[Document understanding data]
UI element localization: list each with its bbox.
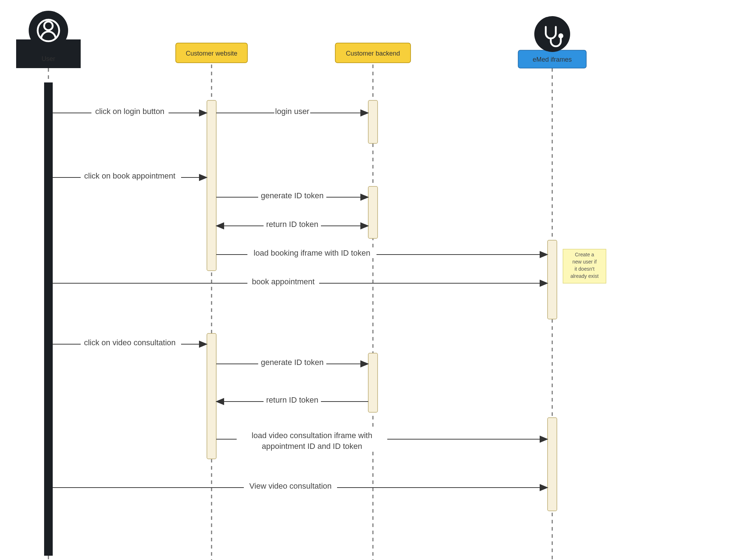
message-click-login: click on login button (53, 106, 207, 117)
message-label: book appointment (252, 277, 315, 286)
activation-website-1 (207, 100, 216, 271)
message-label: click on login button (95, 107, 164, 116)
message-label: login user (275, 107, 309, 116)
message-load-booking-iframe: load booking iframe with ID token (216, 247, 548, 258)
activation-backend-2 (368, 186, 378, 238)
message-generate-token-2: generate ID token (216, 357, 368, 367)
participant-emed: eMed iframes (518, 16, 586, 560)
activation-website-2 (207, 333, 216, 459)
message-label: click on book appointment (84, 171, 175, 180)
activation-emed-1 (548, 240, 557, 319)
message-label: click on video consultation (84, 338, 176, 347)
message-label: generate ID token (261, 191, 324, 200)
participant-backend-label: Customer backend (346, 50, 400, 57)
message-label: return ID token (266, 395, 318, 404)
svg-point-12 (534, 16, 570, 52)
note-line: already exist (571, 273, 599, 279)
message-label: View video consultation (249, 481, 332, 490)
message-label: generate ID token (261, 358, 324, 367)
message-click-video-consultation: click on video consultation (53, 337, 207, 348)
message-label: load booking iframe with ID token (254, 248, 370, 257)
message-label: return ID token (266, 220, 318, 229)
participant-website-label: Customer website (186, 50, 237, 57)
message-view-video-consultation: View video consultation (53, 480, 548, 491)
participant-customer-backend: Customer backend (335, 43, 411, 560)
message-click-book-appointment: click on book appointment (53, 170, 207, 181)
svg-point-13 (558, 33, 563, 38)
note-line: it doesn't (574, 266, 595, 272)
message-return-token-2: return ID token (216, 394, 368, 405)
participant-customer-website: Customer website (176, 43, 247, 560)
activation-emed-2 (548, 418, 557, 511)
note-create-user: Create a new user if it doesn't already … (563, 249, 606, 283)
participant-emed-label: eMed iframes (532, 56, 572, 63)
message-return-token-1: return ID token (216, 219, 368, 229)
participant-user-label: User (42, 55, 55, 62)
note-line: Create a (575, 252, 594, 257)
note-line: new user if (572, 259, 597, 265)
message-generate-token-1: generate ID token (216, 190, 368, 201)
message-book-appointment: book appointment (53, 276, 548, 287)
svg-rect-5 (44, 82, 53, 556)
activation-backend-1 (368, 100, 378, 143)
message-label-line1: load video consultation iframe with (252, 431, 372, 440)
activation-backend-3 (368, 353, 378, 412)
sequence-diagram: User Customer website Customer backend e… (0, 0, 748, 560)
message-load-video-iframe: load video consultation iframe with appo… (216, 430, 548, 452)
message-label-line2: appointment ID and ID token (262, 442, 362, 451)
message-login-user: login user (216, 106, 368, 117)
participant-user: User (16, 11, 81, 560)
==
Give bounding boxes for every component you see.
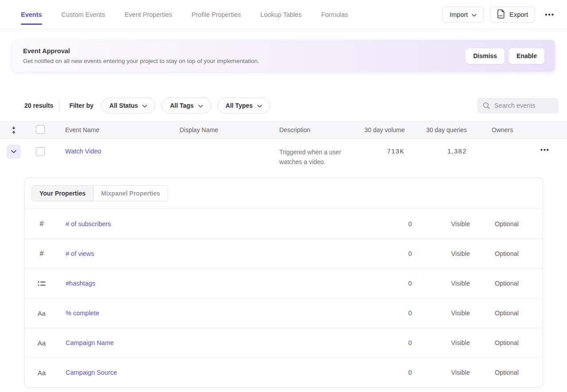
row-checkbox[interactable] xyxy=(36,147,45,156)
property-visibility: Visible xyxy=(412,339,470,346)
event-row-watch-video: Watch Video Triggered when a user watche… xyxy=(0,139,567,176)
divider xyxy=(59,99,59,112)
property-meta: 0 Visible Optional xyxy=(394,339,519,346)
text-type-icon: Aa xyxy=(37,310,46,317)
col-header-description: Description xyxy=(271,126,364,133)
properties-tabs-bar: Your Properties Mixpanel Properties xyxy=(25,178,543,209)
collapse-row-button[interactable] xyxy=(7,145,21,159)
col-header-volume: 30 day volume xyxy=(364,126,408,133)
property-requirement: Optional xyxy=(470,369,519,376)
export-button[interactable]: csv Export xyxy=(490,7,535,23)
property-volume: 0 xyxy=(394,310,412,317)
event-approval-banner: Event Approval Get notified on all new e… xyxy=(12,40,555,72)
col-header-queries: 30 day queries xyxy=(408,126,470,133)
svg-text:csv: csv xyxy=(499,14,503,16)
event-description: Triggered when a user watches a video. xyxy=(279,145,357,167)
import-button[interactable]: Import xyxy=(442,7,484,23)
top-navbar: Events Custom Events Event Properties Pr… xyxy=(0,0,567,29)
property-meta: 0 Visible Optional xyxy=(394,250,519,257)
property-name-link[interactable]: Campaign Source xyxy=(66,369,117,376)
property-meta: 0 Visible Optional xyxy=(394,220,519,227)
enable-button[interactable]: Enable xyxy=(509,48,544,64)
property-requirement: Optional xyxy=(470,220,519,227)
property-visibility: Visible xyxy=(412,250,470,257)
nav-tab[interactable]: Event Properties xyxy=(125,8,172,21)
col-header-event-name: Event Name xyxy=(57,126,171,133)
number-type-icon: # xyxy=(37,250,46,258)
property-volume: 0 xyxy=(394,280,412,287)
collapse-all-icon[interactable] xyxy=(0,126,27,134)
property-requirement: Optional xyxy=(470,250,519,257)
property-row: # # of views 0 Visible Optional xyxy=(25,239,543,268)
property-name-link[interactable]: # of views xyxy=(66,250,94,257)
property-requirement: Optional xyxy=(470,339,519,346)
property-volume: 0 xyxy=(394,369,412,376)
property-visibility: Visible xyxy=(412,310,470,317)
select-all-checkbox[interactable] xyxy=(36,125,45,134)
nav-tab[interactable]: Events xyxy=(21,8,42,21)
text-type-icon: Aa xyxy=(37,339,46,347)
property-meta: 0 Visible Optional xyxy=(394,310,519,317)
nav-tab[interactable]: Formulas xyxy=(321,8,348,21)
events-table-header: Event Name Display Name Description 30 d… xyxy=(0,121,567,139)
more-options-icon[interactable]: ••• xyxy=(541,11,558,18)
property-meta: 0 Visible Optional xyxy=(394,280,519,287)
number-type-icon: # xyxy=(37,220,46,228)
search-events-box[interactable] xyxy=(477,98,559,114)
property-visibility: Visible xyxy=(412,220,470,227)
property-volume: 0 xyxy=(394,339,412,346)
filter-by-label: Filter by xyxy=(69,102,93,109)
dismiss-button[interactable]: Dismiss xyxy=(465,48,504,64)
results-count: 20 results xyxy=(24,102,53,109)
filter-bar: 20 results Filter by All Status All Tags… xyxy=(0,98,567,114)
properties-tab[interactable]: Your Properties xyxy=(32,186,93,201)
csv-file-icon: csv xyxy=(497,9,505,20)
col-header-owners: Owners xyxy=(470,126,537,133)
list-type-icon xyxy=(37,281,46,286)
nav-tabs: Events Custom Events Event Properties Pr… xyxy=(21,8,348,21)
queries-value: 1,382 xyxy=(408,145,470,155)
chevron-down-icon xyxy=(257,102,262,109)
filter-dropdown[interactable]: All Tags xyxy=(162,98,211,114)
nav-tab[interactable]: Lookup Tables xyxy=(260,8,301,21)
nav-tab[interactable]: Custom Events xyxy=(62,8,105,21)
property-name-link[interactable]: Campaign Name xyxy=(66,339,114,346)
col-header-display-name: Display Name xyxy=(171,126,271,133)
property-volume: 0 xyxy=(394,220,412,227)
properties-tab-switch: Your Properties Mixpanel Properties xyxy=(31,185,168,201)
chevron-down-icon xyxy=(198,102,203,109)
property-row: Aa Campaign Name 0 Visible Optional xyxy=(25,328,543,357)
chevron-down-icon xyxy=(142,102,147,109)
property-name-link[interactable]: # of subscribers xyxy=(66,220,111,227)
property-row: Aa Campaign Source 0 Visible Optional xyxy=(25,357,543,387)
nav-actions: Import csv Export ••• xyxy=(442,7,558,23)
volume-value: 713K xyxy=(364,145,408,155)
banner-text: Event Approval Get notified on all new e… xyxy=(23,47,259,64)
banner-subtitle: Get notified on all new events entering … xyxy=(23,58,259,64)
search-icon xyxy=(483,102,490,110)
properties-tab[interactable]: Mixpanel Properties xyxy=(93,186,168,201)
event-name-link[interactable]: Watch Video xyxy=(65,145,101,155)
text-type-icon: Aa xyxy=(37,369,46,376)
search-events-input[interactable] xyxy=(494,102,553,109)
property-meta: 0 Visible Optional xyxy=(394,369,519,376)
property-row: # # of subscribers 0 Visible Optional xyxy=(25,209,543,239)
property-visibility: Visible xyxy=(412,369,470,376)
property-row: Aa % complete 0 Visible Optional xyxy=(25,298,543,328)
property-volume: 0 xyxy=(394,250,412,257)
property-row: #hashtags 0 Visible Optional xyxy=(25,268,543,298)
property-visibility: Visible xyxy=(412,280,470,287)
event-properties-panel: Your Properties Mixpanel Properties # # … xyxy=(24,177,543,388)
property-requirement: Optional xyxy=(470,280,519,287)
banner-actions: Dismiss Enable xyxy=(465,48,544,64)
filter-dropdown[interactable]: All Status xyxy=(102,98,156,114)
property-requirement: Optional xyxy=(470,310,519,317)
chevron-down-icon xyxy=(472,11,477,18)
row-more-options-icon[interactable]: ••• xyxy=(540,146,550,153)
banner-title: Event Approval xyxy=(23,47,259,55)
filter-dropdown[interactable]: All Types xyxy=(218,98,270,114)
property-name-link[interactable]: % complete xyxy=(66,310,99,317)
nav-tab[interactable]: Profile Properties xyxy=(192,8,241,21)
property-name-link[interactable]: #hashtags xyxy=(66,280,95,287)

* **Work request**:
Find how many lines in the data above include the string "link", and give that number alone.

* **Answer section**:
7